The 2% VAT support policy in Resolution 43 is a typical example, although designed to meet the target, the disbursement is only about 3% because the process is complicated, the criteria are unclear, and banks are afraid of risks. As a result, capital does not return to the real economy, businesses are exhausted, and policies are considered ineffective.
Institutional breakthroughs must start from implementation reform, each policy issued needs detailed guidance, clear timetable, public supervision, and measurement of reform effectiveness through business experience, not administrative reporting..., the delegate commented.
The delegate of Bac Ninh delegation recommended that it is necessary to strongly restructure capital mechanisms, bringing capital flows back to the real economy, instead of getting caught up in short-term speculative cycles that do not create sustainable value.
According to the delegate, the market must be the "blood" of production, not just a "playground" for speculation. Capital flows need to be strategically oriented towards production, manufacturing, consumer goods, high technology, green economy... the pillars that create added value and jobs.
The government needs to develop long-term capital sources such as investment funds, corporate bonds, venture capital markets, etc. to expand investment funds to accept risks to finance technology innovation and creative startups. Thereby reducing dependence on short-term credit from banks, the delegate proposed.
It is necessary to restructure production and exports in the direction of increasing domestic added value. This should be considered a strategic task to build an independent and self-reliant economy in the context of widespread protectionism.

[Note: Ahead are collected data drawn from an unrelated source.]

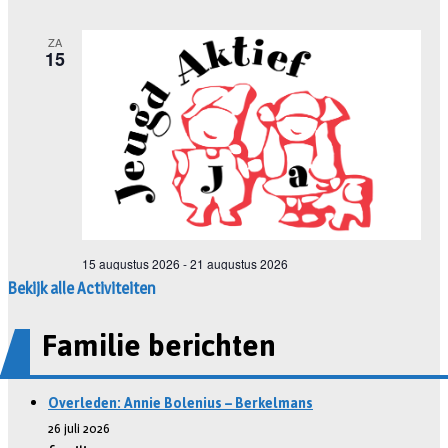
Bekijk alle Activiteiten
Familie berichten
Overleden: Annie Bolenius – Berkelmans
26 juli 2026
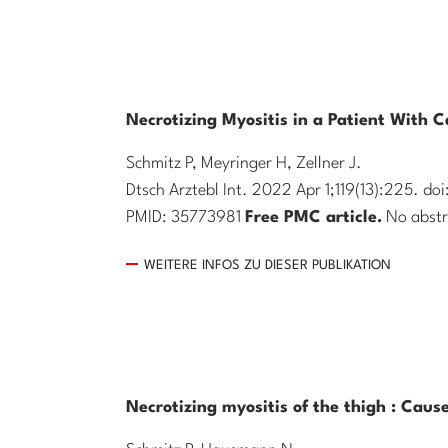
Necrotizing Myositis in a Patient With 
Schmitz P, Meyringer H, Zellner J.
Dtsch Arztebl Int. 2022 Apr 1;119(13):225. 
PMID: 35773981
Free PMC article.
No abstr
WEITERE INFOS ZU DIESER PUBLIKATION
Necrotizing myositis of the thigh : Caus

The delegate cited that Vietnam's localization rate is currently only 36.3%, significantly lower than China's 67.1%; Thailand's 58.4%; India's 53.3%... The low domestic rate makes Vietnam vulnerable or at risk of being taxed.

Delegate Tran Hoang Ngan (HCMC Delegation) noted that economic development needs to pay special attention to environmental issues.
"In recent days, we have been heartbroken to see people having to endure the effects of natural disasters and floods. Many localities have been severely affected by recent storms" - the delegate said.
The delegate suggested that the Government soon submit to the National Assembly an emergency financial package, increase budget expenditure, increase budget expenditure to support people, and overcome infrastructure damaged by natural disasters in localities.